The Center for Urban Education about Sustainable Agriculture (CUESA)

The SF Department of Public Health

Reclaim the Commons

and a growing list of co-sponsors

invite you to a groundbreaking, participatory democracy forum ...


Biotech in San Francisco

A Whole-Community Dialogue

Some voices in government, community and industry are advocating biotech as an engine for economic growth in San Francisco

A City ordinance passed last year calls for use of the “precautionary principle,” requiring a holistic and participatory approach in all City decision-making

A City-initiated Bioscience Task Force is preparing a report on how to implement a biotech industry expansion appropriately

▪ You have a unique opportunity to shape the community voice in an innovative, inclusive participatory forum using the World Café process

Monday, June 7, 6 –10 pm
California College of the Arts
1111 Eighth Street (near 16th and Wisconsin),  San Francisco, CA
for directions, see http://www.cca.edu/cgi-bin/dad?dbase=reach&record=directions
Event facilitated by the
Neighborhood Assemblies Network (NAN)

Between June 3 and 9 international biotech industry leaders will hold their annual “BIO” meeting at Moscone Center, while thousands of activists stage “Reclaim the Commons,” a series of events promoting the vision of a world driven by public good rather than private profit.

In the midst of this divide, hundreds of ordinary San Franciscans from highly diverse perspectives, including notable city officials, will engage as equals in genuine conversation.
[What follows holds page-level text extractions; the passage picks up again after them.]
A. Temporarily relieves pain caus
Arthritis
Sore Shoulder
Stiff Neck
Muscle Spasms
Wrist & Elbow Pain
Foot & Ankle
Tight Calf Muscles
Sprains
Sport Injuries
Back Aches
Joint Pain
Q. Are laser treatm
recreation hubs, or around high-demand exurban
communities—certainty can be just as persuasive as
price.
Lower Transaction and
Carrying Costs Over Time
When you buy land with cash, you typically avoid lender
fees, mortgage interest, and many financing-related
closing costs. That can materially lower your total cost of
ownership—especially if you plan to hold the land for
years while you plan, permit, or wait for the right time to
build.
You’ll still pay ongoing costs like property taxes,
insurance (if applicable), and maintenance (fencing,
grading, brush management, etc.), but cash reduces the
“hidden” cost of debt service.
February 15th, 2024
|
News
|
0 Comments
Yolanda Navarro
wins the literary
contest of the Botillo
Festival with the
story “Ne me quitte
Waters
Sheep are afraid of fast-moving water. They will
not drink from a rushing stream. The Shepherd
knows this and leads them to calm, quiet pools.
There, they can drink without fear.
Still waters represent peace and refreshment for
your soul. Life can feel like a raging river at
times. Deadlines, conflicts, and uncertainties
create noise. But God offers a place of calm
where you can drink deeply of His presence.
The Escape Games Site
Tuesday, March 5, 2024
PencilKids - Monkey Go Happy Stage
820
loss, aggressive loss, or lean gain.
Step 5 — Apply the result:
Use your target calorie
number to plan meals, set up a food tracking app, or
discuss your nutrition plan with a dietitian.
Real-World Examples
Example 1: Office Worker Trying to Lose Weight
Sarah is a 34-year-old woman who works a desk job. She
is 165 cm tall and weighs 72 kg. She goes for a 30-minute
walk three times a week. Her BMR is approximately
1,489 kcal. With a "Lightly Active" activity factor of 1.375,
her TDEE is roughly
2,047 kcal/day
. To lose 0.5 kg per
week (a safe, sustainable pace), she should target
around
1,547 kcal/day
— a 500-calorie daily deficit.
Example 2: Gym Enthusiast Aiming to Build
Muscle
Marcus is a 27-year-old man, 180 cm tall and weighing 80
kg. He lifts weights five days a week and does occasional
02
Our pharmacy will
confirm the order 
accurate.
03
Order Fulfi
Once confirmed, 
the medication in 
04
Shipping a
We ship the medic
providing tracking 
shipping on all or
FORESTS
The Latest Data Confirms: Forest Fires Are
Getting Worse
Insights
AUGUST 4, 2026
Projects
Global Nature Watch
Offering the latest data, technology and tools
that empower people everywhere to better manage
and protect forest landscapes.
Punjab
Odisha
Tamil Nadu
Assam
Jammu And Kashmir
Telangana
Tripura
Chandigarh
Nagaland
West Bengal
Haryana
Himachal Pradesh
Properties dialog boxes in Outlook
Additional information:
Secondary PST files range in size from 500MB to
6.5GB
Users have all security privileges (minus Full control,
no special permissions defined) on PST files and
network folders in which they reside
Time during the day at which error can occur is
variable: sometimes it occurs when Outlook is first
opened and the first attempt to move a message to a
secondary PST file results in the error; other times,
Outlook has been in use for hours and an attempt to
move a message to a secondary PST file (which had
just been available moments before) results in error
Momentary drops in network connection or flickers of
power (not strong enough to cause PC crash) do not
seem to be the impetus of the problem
They will consider the biotech industry’s potential presence in S.F. neighborhoods such as Bayview/Hunters Point, Potrero Hill, Dogpatch, Mission Bay, and South of Market. Using World Café, a large-group dialogue process, this popular assembly will have a unique opportunity to frame the discussion themselves and make a holistic inquiry:

What are the potential impacts — good or bad — on the economy, local jobs, the environment, housing, public safety, traffic, cultural diversity, healthcare, social justice, neighborhood feel, public perception, community bonds, and city politics? How do we avoid the worst-case scenarios and help create the best? What questions, concerns, and hopes are foremost in the community’s mind?

Space is limited. Early advance sign-up is strongly recommended.

No expert knowledge required. The event is free.